One of the most notable New Year's Eve celebrations takes place in Piazza Maggiore, the central square of Bologna. Here, the ancient tradition of the Old Man's Bonfire is brought to life in a theatrical form: a puppet symbolizing the past year is burned on a bonfire, allowing people to superstitiously cast away the negativity of the old year and welcome the new one with hope. The "Old Man" is a gigantic illuminated sculpture that is set up in the center of the square in the final days of December and remains there until the midnight countdown. The festivities in the square continue even after the bonfire, spilling over into the nearby streets with music and performances by street artists. Combine the event with a New Year's Eve Dinner at Ristorante Da Nello close to Piazza Maggiore.

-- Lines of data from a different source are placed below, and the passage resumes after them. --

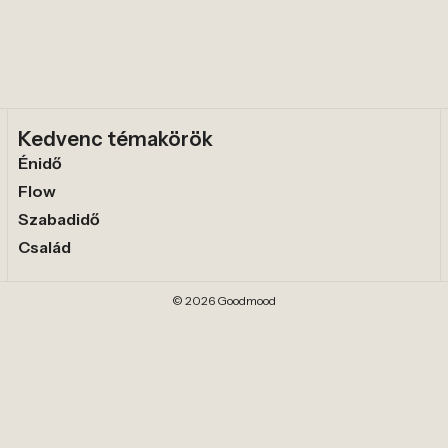
Kedvenc témakörök
Énidő
Flow
Szabadidő
Család
© 2026 Goodmood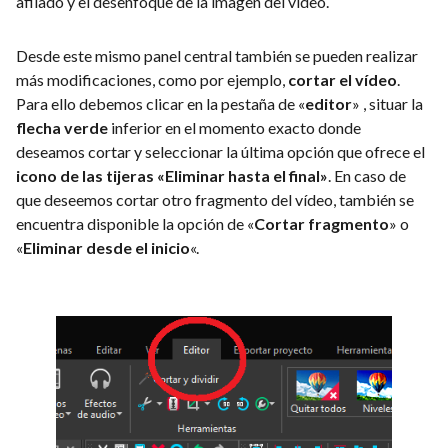
afilado y el desenfoque de la imagen del vídeo.
Desde este mismo panel central también se pueden realizar
más modificaciones, como por ejemplo,
cortar el vídeo
.
Para ello debemos clicar en la pestaña de «
editor
» , situar la
flecha verde
inferior en el momento exacto donde
deseamos cortar y seleccionar la última opción que ofrece el
icono de las tijeras «Eliminar hasta el final»
. En caso de
que deseemos cortar otro fragmento del vídeo, también se
encuentra disponible la opción de «
Cortar fragmento
» o
«
Eliminar desde el inicio
«.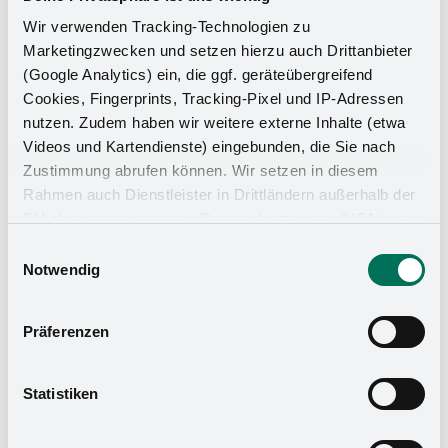
çözümlerimizin çok yönlülüğünü ve şıklığını keşfedin.
Wir verwenden Tracking-Technologien zu
Marketingzwecken und setzen hierzu auch Drittanbieter
(Google Analytics) ein, die ggf. geräteübergreifend
Cookies, Fingerprints, Tracking-Pixel und IP-Adressen
nutzen. Zudem haben wir weitere externe Inhalte (etwa
Videos und Kartendienste) eingebunden, die Sie nach
Zustimmung abrufen können. Wir setzen in diesem
Rahmen auch Dienstleister in Drittländern außerhalb der
EU ohne angemessenes Datenschutzniveau (USA) ein,
was das Risiko beinhaltet, dass Behörden auf die Daten
Einwilligungsauswahl
zu Sicherheits- und Überwachungszwecken zugreifen,
Notwendig
ohne dass Sie hierüber informiert werden oder
Rechtsmittel einlegen können. Mit Ihrer Einstellung
Präferenzen
willigen Sie in die oben beschriebenen Vorgänge ein. Sie
können die Einwilligung mit Wirkung für die Zukunft
widerrufen. Mehr Informationen finden Sie in unserer
Statistiken
Datenschutzerklärung
und in unserem
Impressum
.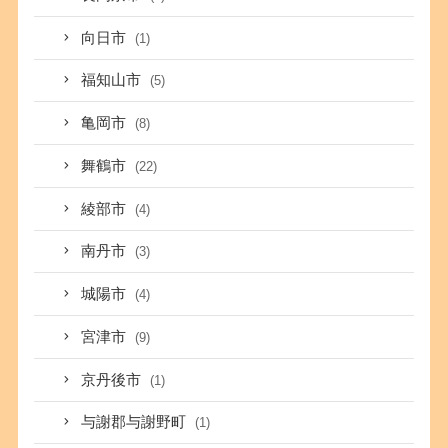
向日市
(1)
福知山市
(5)
亀岡市
(8)
舞鶴市
(22)
綾部市
(4)
南丹市
(3)
城陽市
(4)
宮津市
(9)
京丹後市
(1)
与謝郡与謝野町
(1)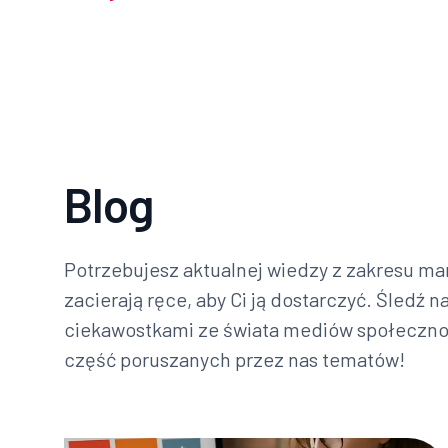
Blog
Potrzebujesz aktualnej wiedzy z zakresu mar
zacierają ręce, aby Ci ją dostarczyć. Śledź n
ciekawostkami ze świata mediów społecznoś
część poruszanych przez nas tematów!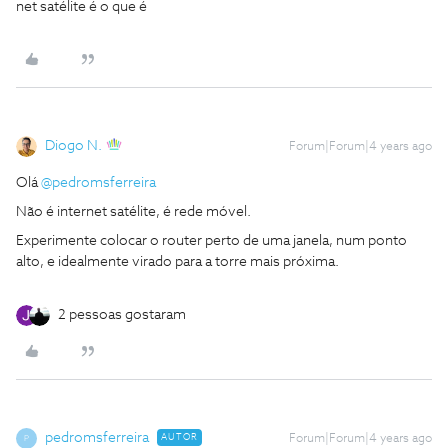
net satélite é o que é
Diogo N.
Forum|Forum|4 years ago
Olá
@pedromsferreira
Não é internet satélite, é rede móvel.
E
xperimente colocar o router perto de uma janela, num ponto
alto, e idealmente virado para a torre mais próxima.
2 pessoas gostaram
pedromsferreira
AUTOR
Forum|Forum|4 years ago
P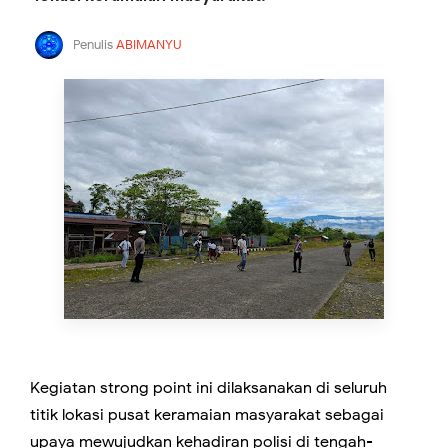
Penulis
ABIMANYU
Kegiatan strong point ini dilaksanakan di seluruh
titik lokasi pusat keramaian masyarakat sebagai
upaya mewujudkan kehadiran polisi di tengah-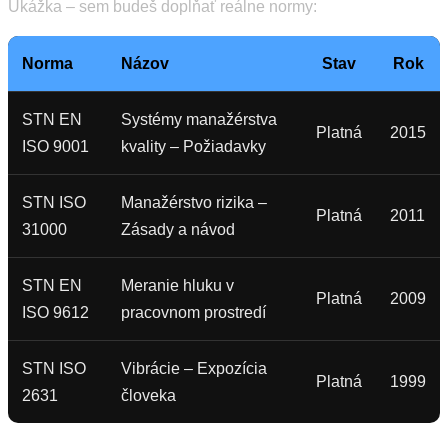
Ukážka – sem budeš dopĺňať reálne normy:
Norma
Názov
Stav
Rok
STN EN
Systémy manažérstva
Platná
2015
ISO 9001
kvality – Požiadavky
STN ISO
Manažérstvo rizika –
Platná
2011
31000
Zásady a návod
STN EN
Meranie hluku v
Platná
2009
ISO 9612
pracovnom prostredí
STN ISO
Vibrácie – Expozícia
Platná
1999
2631
človeka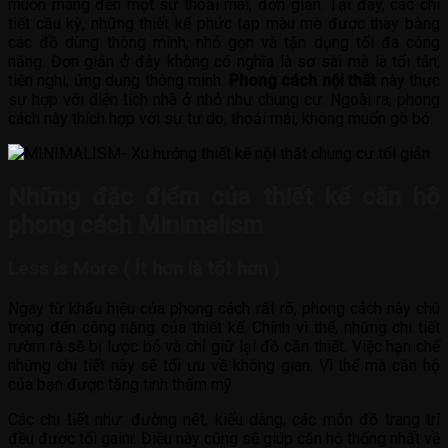
muốn mang đến một sự thoải mái, đơn giản. Tại đây, các chi
tiết cầu kỳ, những thiết kế phức tạp màu mè được thay bằng
các đồ dùng thông minh, nhỏ gọn và tận dụng tối đa công
năng. Đơn giản ở đây không có nghĩa là sơ sài mà là tối tân,
tiện nghi, ứng dụng thông minh.
Phong cách nội thất
này thực
sự hợp với diện tích nhà ở nhỏ như chung cư. Ngoài ra, phong
cách này thích hợp với sự tự do, thoải mái, không muốn gò bó.
Những đặc điểm của thiết kế căn hộ
phong cách Minimalism
Less is More ( Ít hơn là tốt hơn )
Ngay từ khẩu hiệu của phong cách rất rõ, phong cách này chú
trọng đến công năng của thiết kế. Chính vì thế, những chi tiết
rườm rà sẽ bị lược bỏ và chỉ giữ lại đồ cần thiết. Việc hạn chế
những chi tiết này sẽ tối ưu về không gian. Vì thế mà căn hộ
của bạn được tăng tính thẩm mỹ
Các chi tiết như: đường nét, kiểu dáng, các món đồ trang trí
đều được tối gainr. Điều này cũng sẽ giúp căn hộ thống nhất về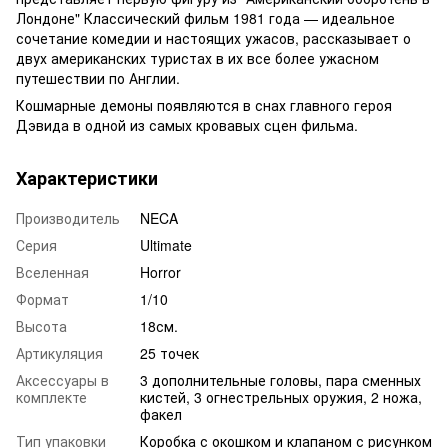
Лондоне" Классический фильм 1981 года — идеальное
сочетание комедии и настоящих ужасов, рассказывает о
двух американских туристах в их все более ужасном
путешествии по Англии.
Кошмарные демоны появляются в снах главного героя
Дэвида в одной из самых кровавых сцен фильма.
Характеристики
Производитель
NECA
Серия
Ultimate
Вселенная
Horror
Формат
1/10
Высота
18см.
Артикуляция
25 точек
Аксессуары в
3 дополнительные головы, пара сменных
комплекте
кистей, 3 огнестрельных оружия, 2 ножа,
факел
Тип упаковки
Коробка с окошком и клапаном с рисунком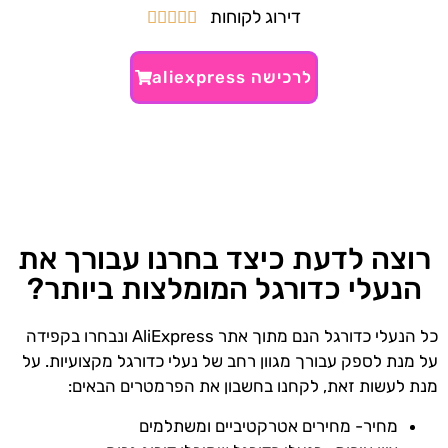
דירוג לקוחות





לרכישה aliexpress
רוצה לדעת כיצד בחרנו עבורך את
הנעלי כדורגל המומלצות ביותר?
כל הנעלי כדורגל הנם מתוך אתר AliExpress ונבחרו בקפידה
על מנת לספק עבורך מגוון רחב של נעלי כדורגל מקצועיות. על
מנת לעשות זאת, לקחנו בחשבון את הפרמטרים הבאים:
מחיר- מחירים אטרקטיביים ומשתלמים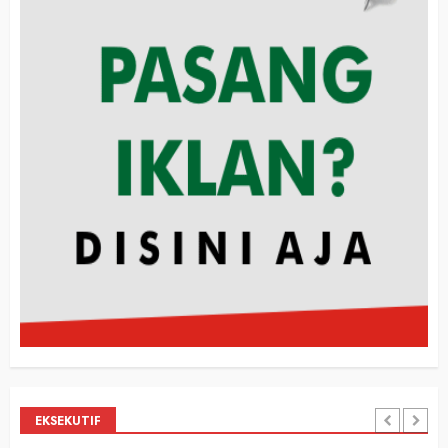
EKSEKUTIF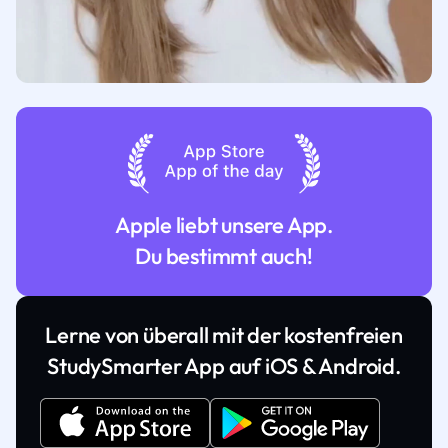
Apple liebt unsere App.
Du bestimmt auch!
Lerne von überall mit der kostenfreien
StudySmarter App auf iOS & Android.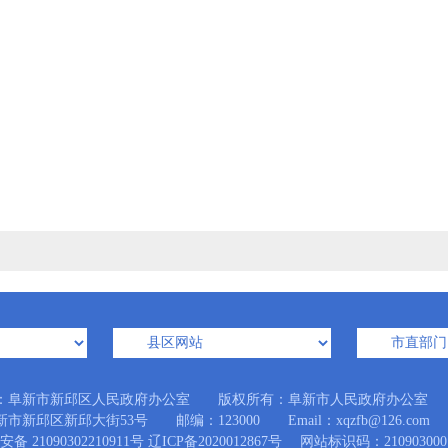
：阜新市新邱区人民政府办公室 版权所有：阜新市人民政府办公室
市新邱区新邱大街53号 邮编：123000 Email：xqzfb@126.com
备 21090302210911号
辽ICP备2020012867号
网站标识码：210903000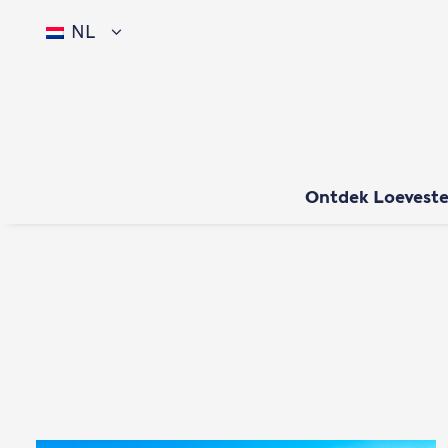
NL
Ontdek Loeveste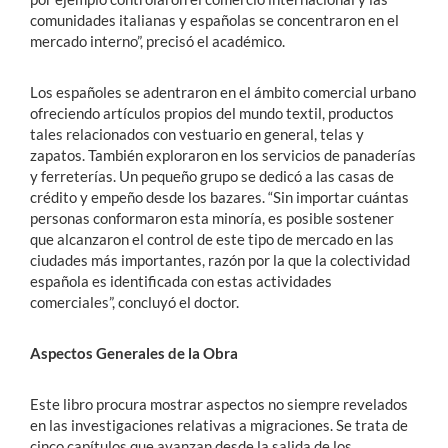
comunidades italianas y españolas se concentraron en el
mercado interno”, precisó el académico.
Los españoles se adentraron en el ámbito comercial urbano
ofreciendo artículos propios del mundo textil, productos
tales relacionados con vestuario en general, telas y
zapatos. También exploraron en los servicios de panaderías
y ferreterías. Un pequeño grupo se dedicó a las casas de
crédito y empeño desde los bazares. “Sin importar cuántas
personas conformaron esta minoría, es posible sostener
que alcanzaron el control de este tipo de mercado en las
ciudades más importantes, razón por la que la colectividad
española es identificada con estas actividades
comerciales”, concluyó el doctor.
Aspectos Generales de la Obra
Este libro procura mostrar aspectos no siempre revelados
en las investigaciones relativas a migraciones. Se trata de
cinco capítulos que avanzan desde la salida de los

Da Nello is located in the heart of Bologna, a stone's throw from Piazza Maggiore. It has a rather peculiar charm, as it was created from the interiors of ancient barrel-vaulted cellars, where the wines were kept.
It is a medium-sized, family-run restaurant, managed with great professionalism and competence that has lasted for 50 years. Tradition is the key word of typical Emilian cuisine, even if it is always full of a lot of creativity. Some dishes suitable for your New Year's Eve dinner are: the mixed starter with fresh raw fish, Carloforte-style trofie with tuna, tomatoes and pesto (a local delicacy), breaded artichokes. The famous Bologna Potato D.O.P. is used to create a very special dish:
Petroniana di Patate di Bologna D.O.P.
Petroniana di Patate di Bologna D.O.P.
Ingredients:
Bologna Potatoes D.O.P. 1 kg approximately; Parma ham aged 24 months cut into thin slices 300 g; White or black truffle according to season, thinly cut 59 g; Parmigiano Reggiano flakes 200 g; Grated Parmigiano Reggiano 100 g; Milk cream 540 ml; Butter 50 g; Salt; Pepper
Preparation for 1 portion:
Boil the Potatoes of Bologna D.O.P. in lightly salted water and cut them into slices about 4-5 mm thick. Butter a small porcelain baking pan approximately 22 cm in diameter and 3 cm high, arrange a layer of potato slices on the bottom, add a pinch of salt and a sprinkling of pepper. Cover the potatoes with a layer of thinly cut truffle, one of Parma ham, one of flakes of Parmesan and finally a sprinkling of grated Parmesan. Make another layer of sliced potatoes, add a pinch of salt and pepper, cover with flaked Parmesan and a sprinkling of grated Parmesan. Pour approximately 90 ml of milk cream over everything and grill in a hot oven at 200°C for 8/10 minutes. Coming out of the oven, finish with a final grating of truffle and serve piping hot.